→ **Task instructions**
Search the data below for the string "with" and copy all lines where it shows up.

━━━ The data ━━━

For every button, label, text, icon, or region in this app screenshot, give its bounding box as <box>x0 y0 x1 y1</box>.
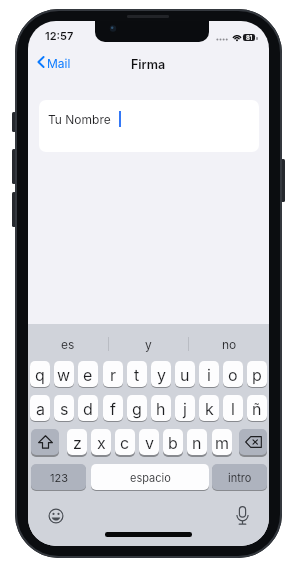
staticText: m <box>215 433 230 452</box>
staticText: w <box>57 365 71 384</box>
staticText: Mail <box>47 56 71 71</box>
button[interactable] <box>239 429 267 455</box>
button[interactable]: i <box>199 361 219 387</box>
button[interactable]: v <box>139 429 159 455</box>
staticText: g <box>132 399 142 418</box>
staticText: k <box>205 399 214 418</box>
button[interactable]: u <box>175 361 195 387</box>
staticText: u <box>180 365 190 384</box>
staticText: l <box>231 399 235 418</box>
button[interactable]: d <box>78 395 98 421</box>
staticText: e <box>83 365 93 384</box>
staticText: c <box>120 433 130 452</box>
staticText: d <box>83 399 93 418</box>
staticText: z <box>73 433 82 452</box>
button[interactable]: y <box>108 333 188 355</box>
staticText: q <box>35 365 45 384</box>
button[interactable] <box>36 55 98 72</box>
staticText: 12:57 <box>45 29 74 42</box>
staticText: y <box>157 365 166 384</box>
staticText: es <box>61 337 75 352</box>
button[interactable]: h <box>151 395 171 421</box>
staticText: o <box>228 365 238 384</box>
staticText: 123 <box>50 471 68 484</box>
button[interactable] <box>228 502 256 530</box>
staticText: n <box>192 433 202 452</box>
button[interactable]: c <box>115 429 135 455</box>
staticText: b <box>168 433 178 452</box>
button[interactable]: n <box>187 429 207 455</box>
button[interactable]: j <box>175 395 195 421</box>
staticText: t <box>134 365 140 384</box>
staticText: intro <box>228 471 252 484</box>
staticText: v <box>145 433 154 452</box>
button[interactable]: intro <box>212 464 267 490</box>
staticText: Firma <box>131 57 166 72</box>
button[interactable]: w <box>54 361 74 387</box>
button[interactable]: no <box>189 333 269 355</box>
button[interactable]: t <box>127 361 147 387</box>
button[interactable]: g <box>127 395 147 421</box>
button[interactable]: es <box>28 333 108 355</box>
staticText: a <box>36 399 45 418</box>
button[interactable] <box>39 100 259 152</box>
button[interactable]: r <box>103 361 123 387</box>
button[interactable]: e <box>78 361 98 387</box>
button[interactable]: s <box>54 395 74 421</box>
button[interactable]: q <box>30 361 50 387</box>
staticText: no <box>222 337 237 352</box>
staticText: ñ <box>252 399 262 418</box>
button[interactable]: m <box>212 429 232 455</box>
button[interactable]: y <box>151 361 171 387</box>
button[interactable]: p <box>247 361 267 387</box>
staticText: j <box>183 399 187 418</box>
staticText: x <box>97 433 106 452</box>
staticText: i <box>207 365 211 384</box>
button[interactable]: f <box>103 395 123 421</box>
button[interactable]: l <box>223 395 243 421</box>
button[interactable]: o <box>223 361 243 387</box>
button[interactable]: 123 <box>31 464 86 490</box>
staticText: Tu Nombre <box>48 112 111 126</box>
staticText: r <box>110 365 117 384</box>
staticText: 81 <box>246 34 253 41</box>
staticText: f <box>110 399 116 418</box>
button[interactable]: a <box>30 395 50 421</box>
button[interactable] <box>42 502 70 530</box>
button[interactable]: espacio <box>91 464 209 490</box>
button[interactable]: x <box>91 429 111 455</box>
button[interactable] <box>31 429 59 455</box>
button[interactable]: k <box>199 395 219 421</box>
staticText: s <box>60 399 69 418</box>
staticText: espacio <box>130 471 171 484</box>
button[interactable]: z <box>67 429 87 455</box>
staticText: h <box>156 399 166 418</box>
staticText: y <box>145 337 152 352</box>
button[interactable]: ñ <box>247 395 267 421</box>
button[interactable]: b <box>163 429 183 455</box>
staticText: p <box>252 365 262 384</box>
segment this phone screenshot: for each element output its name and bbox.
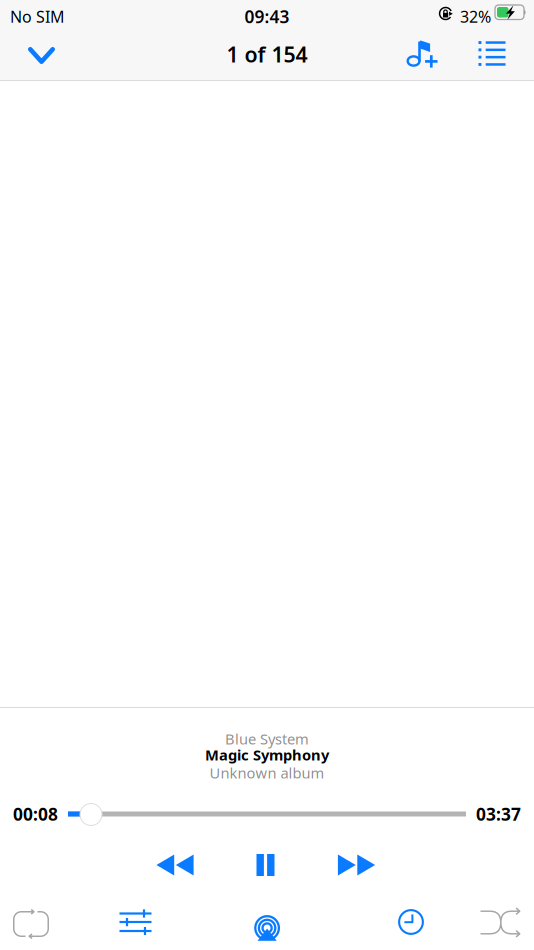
button[interactable]: Playing queue (468, 30, 516, 74)
staticText: 1 of 154 (226, 40, 308, 68)
button[interactable]: AirPlay (236, 906, 298, 950)
staticText: Unknown album (210, 763, 324, 782)
button[interactable]: Equalizer (104, 900, 166, 944)
staticText: 00:08 (13, 802, 58, 826)
staticText: 09:43 (244, 5, 290, 28)
staticText: 32% (460, 6, 491, 27)
button[interactable]: Pause (232, 843, 298, 887)
button[interactable]: Add to playlist (399, 32, 447, 76)
staticText: No SIM (10, 6, 65, 27)
staticText: Blue System (225, 729, 309, 748)
staticText: 03:37 (476, 802, 521, 826)
button[interactable]: Sleep timer (380, 900, 442, 944)
button[interactable]: Collapse player (14, 34, 68, 78)
button[interactable]: Shuffle (470, 900, 532, 944)
button[interactable]: Repeat (0, 902, 62, 946)
button[interactable]: Rewind (142, 843, 208, 887)
staticText: Magic Symphony (205, 745, 329, 764)
button[interactable]: Fast forward (324, 843, 390, 887)
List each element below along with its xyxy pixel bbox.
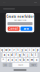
button[interactable]: x bbox=[34, 58, 39, 62]
button[interactable]: j bbox=[26, 53, 30, 57]
staticText: Cancel bbox=[9, 27, 19, 30]
button[interactable]: Save bbox=[20, 27, 32, 31]
button[interactable]: z bbox=[6, 58, 10, 62]
staticText: h bbox=[23, 53, 25, 57]
button[interactable]: x bbox=[10, 58, 14, 62]
staticText: i bbox=[29, 48, 30, 52]
staticText: m bbox=[31, 58, 33, 62]
button[interactable]: i bbox=[28, 48, 32, 52]
button[interactable]: ^ bbox=[1, 58, 6, 62]
button[interactable]: f bbox=[14, 53, 18, 57]
button[interactable]: m bbox=[30, 58, 34, 62]
button[interactable] bbox=[8, 63, 12, 67]
staticText: o bbox=[33, 48, 35, 52]
button[interactable]: l bbox=[34, 53, 38, 57]
button[interactable]: r bbox=[12, 48, 16, 52]
staticText: Save bbox=[23, 27, 29, 30]
staticText: k bbox=[31, 53, 32, 57]
button[interactable]: v bbox=[18, 58, 22, 62]
button[interactable]: q bbox=[0, 48, 4, 52]
staticText: n bbox=[27, 58, 29, 62]
staticText: l bbox=[35, 53, 36, 57]
staticText: space bbox=[18, 64, 23, 66]
staticText: g bbox=[19, 53, 21, 57]
button[interactable]: space bbox=[12, 63, 29, 67]
staticText: w bbox=[5, 48, 7, 52]
button[interactable]: h bbox=[22, 53, 26, 57]
staticText: s bbox=[8, 53, 9, 57]
button[interactable]: t bbox=[16, 48, 20, 52]
staticText: r bbox=[14, 48, 15, 52]
button[interactable]: Cancel bbox=[8, 27, 20, 31]
button[interactable]: y bbox=[20, 48, 24, 52]
staticText: z bbox=[8, 58, 9, 62]
staticText: u bbox=[25, 48, 27, 52]
staticText: q bbox=[1, 48, 3, 52]
staticText: 123 bbox=[4, 64, 7, 66]
button[interactable]: a bbox=[2, 53, 6, 57]
staticText: b bbox=[23, 58, 25, 62]
staticText: x bbox=[36, 58, 37, 62]
button[interactable]: s bbox=[6, 53, 10, 57]
staticText: f bbox=[16, 53, 17, 57]
button[interactable]: e bbox=[8, 48, 12, 52]
button[interactable]: c bbox=[14, 58, 18, 62]
button[interactable]: d bbox=[10, 53, 14, 57]
staticText: Create new folder bbox=[6, 15, 34, 18]
button[interactable]: 123 bbox=[3, 63, 8, 67]
staticText: return bbox=[31, 64, 36, 66]
staticText: j bbox=[27, 53, 28, 57]
button[interactable]: k bbox=[30, 53, 34, 57]
staticText: d bbox=[11, 53, 13, 57]
staticText: e bbox=[9, 48, 11, 52]
button[interactable]: return bbox=[30, 63, 37, 67]
button[interactable]: u bbox=[24, 48, 28, 52]
staticText: a bbox=[4, 53, 5, 57]
staticText: x bbox=[12, 58, 13, 62]
button[interactable]: o bbox=[32, 48, 36, 52]
button[interactable]: g bbox=[18, 53, 22, 57]
button[interactable]: n bbox=[26, 58, 30, 62]
button[interactable]: w bbox=[4, 48, 8, 52]
button[interactable]: b bbox=[22, 58, 26, 62]
staticText: ^ bbox=[3, 58, 5, 62]
staticText: p bbox=[37, 48, 39, 52]
staticText: Enter a folder name bbox=[14, 19, 26, 21]
button[interactable]: p bbox=[36, 48, 40, 52]
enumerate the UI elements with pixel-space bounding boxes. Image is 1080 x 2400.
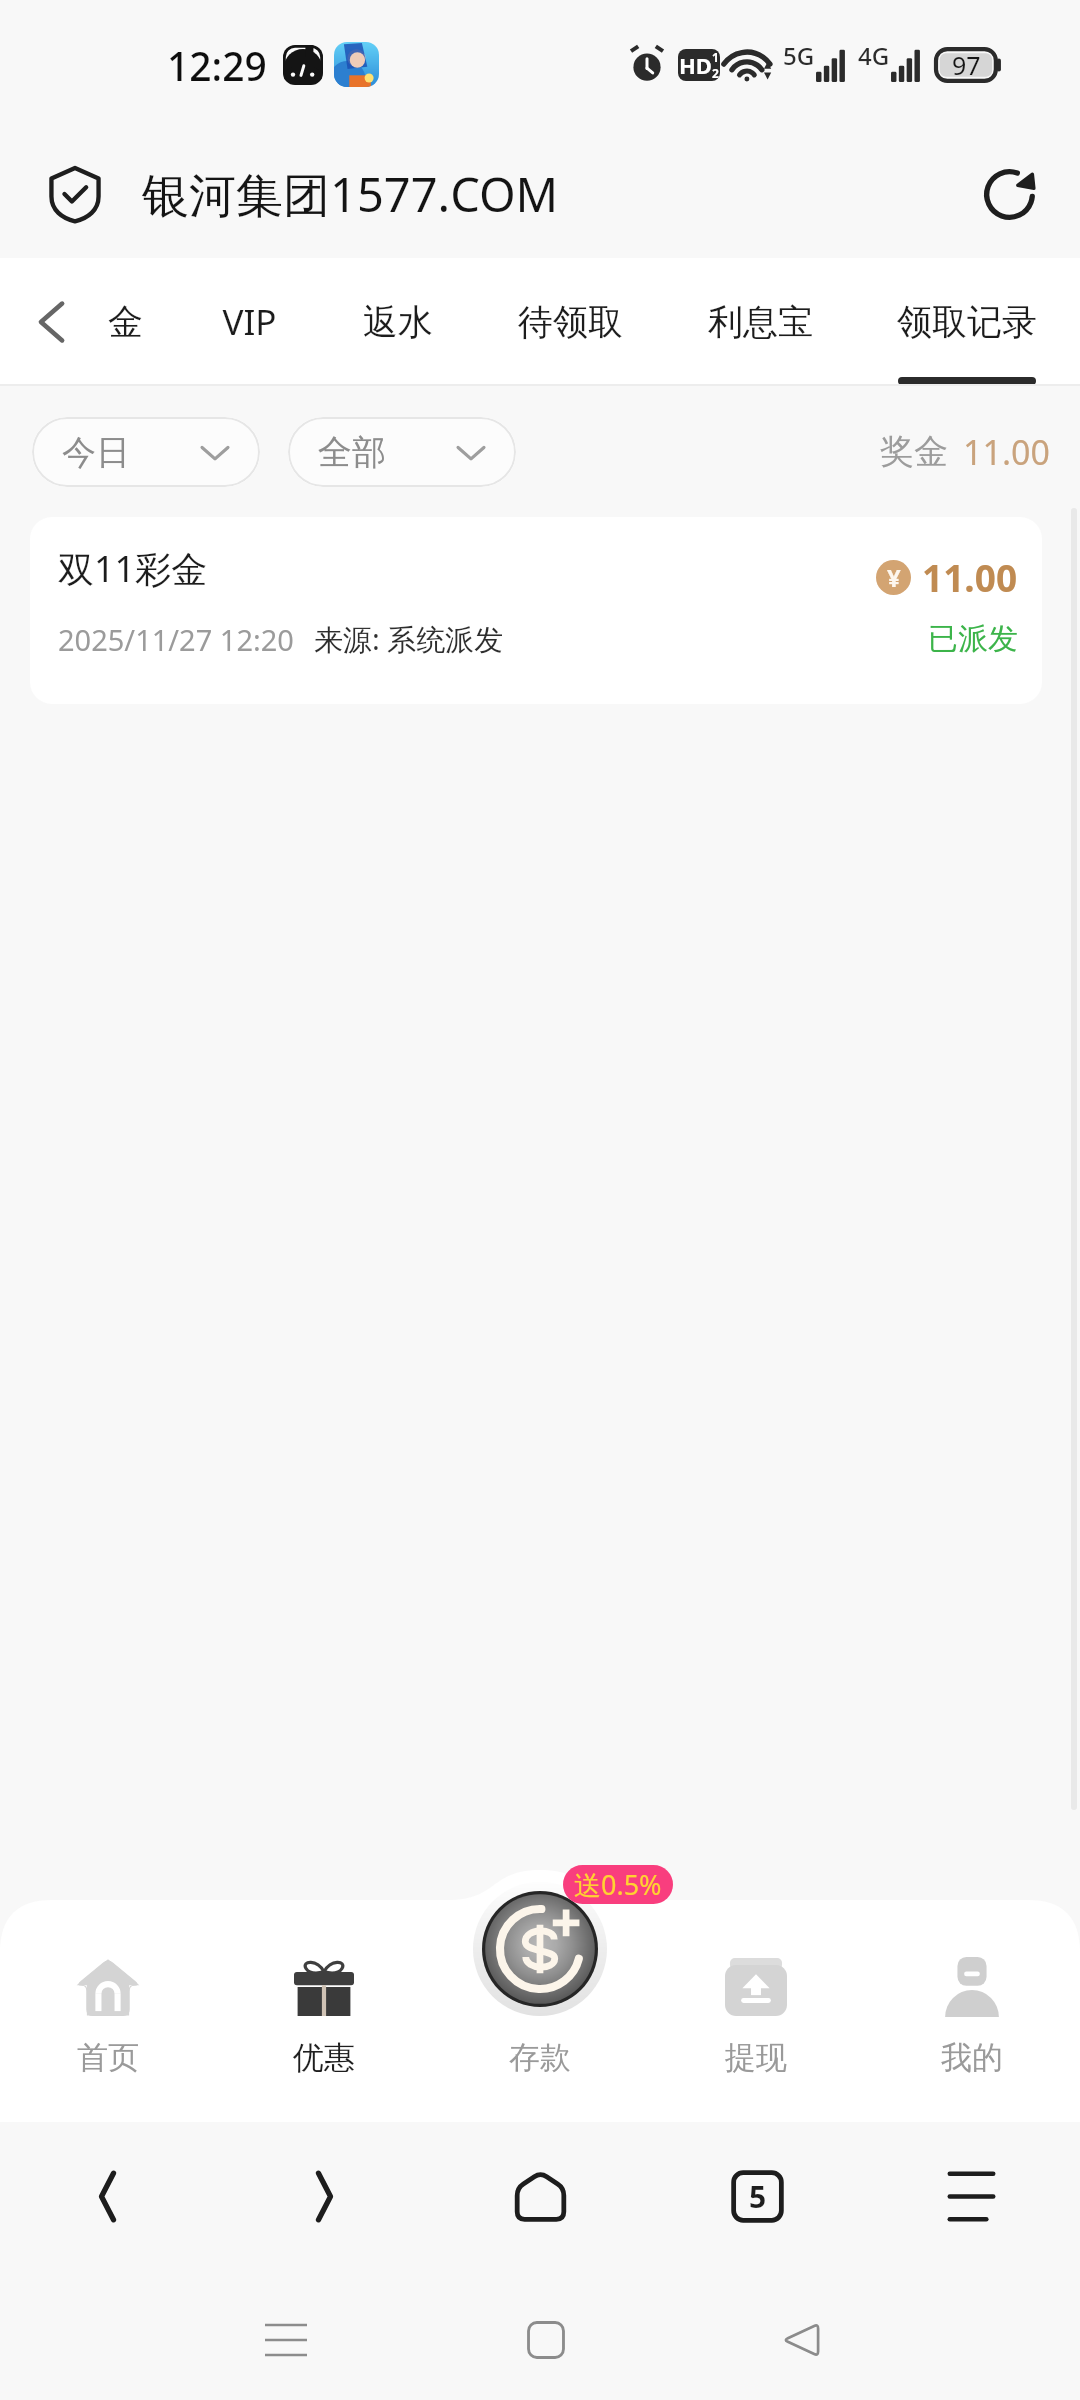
button[interactable]: Tabs	[712, 2117, 802, 2275]
button[interactable]: 待领取	[500, 258, 641, 386]
staticText: 存款	[509, 2038, 571, 2077]
staticText: 97	[952, 48, 981, 82]
staticText: 2025/11/27 12:20	[58, 620, 294, 659]
staticText: 送0.5%	[574, 1866, 662, 1903]
button[interactable]: 金	[92, 258, 159, 386]
staticText: 首页	[77, 2038, 139, 2077]
staticText: 已派发	[928, 620, 1018, 658]
staticText: HD	[679, 50, 712, 80]
button[interactable]: Back	[756, 2295, 846, 2385]
button[interactable]: 存款	[432, 1900, 648, 2122]
staticText: 5G	[783, 39, 815, 72]
staticText: 2	[712, 65, 719, 81]
button[interactable]: 领取记录	[878, 258, 1056, 386]
staticText: 返水	[363, 300, 433, 344]
staticText: 今日	[62, 431, 130, 474]
button[interactable]: 存款	[473, 1882, 607, 2016]
staticText: 11.00	[922, 552, 1018, 602]
button[interactable]: 双11彩金	[30, 517, 1042, 704]
staticText: VIP	[222, 298, 277, 346]
button[interactable]: Forward	[279, 2117, 369, 2275]
button[interactable]: Back	[62, 2117, 152, 2275]
staticText: 银河集团1577.COM	[142, 162, 559, 226]
staticText: 优惠	[293, 2038, 355, 2077]
button[interactable]: VIP	[179, 258, 320, 386]
staticText: 待领取	[518, 300, 623, 344]
button[interactable]: 返水	[346, 258, 450, 386]
staticText: 5	[749, 2176, 767, 2217]
button[interactable]: 我的	[864, 1900, 1080, 2122]
button[interactable]: Recents	[241, 2295, 331, 2385]
staticText: 来源: 系统派发	[314, 619, 504, 659]
staticText: 金	[108, 300, 143, 344]
staticText: 全部	[318, 431, 386, 474]
button[interactable]: 优惠	[216, 1900, 432, 2122]
staticText: 1	[712, 49, 719, 65]
button[interactable]: Refresh	[954, 139, 1064, 249]
staticText: 双11彩金	[58, 544, 208, 593]
staticText: 提现	[725, 2038, 787, 2077]
staticText: 利息宝	[708, 300, 813, 344]
staticText: 我的	[941, 2038, 1003, 2077]
button[interactable]: 全部	[288, 417, 516, 487]
button[interactable]: 首页	[0, 1900, 216, 2122]
staticText: 12:29	[167, 39, 267, 92]
staticText: 奖金	[880, 430, 948, 473]
button[interactable]: 提现	[648, 1900, 864, 2122]
button[interactable]: Home	[501, 2295, 591, 2385]
button[interactable]: 今日	[32, 417, 260, 487]
staticText: 领取记录	[897, 300, 1037, 344]
button[interactable]: Menu	[926, 2117, 1016, 2275]
staticText: ¥	[887, 561, 901, 594]
button[interactable]: Home	[495, 2117, 585, 2275]
button[interactable]: 利息宝	[690, 258, 831, 386]
staticText: 11.00	[963, 429, 1050, 475]
button[interactable]: Back	[12, 282, 92, 362]
staticText: 4G	[858, 39, 890, 72]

━━━

→ **Output**
List each element below along with its xyxy pixel bbox.
enumerate the UI elements with pixel-space bounding boxes. Image is 1080 x 2400.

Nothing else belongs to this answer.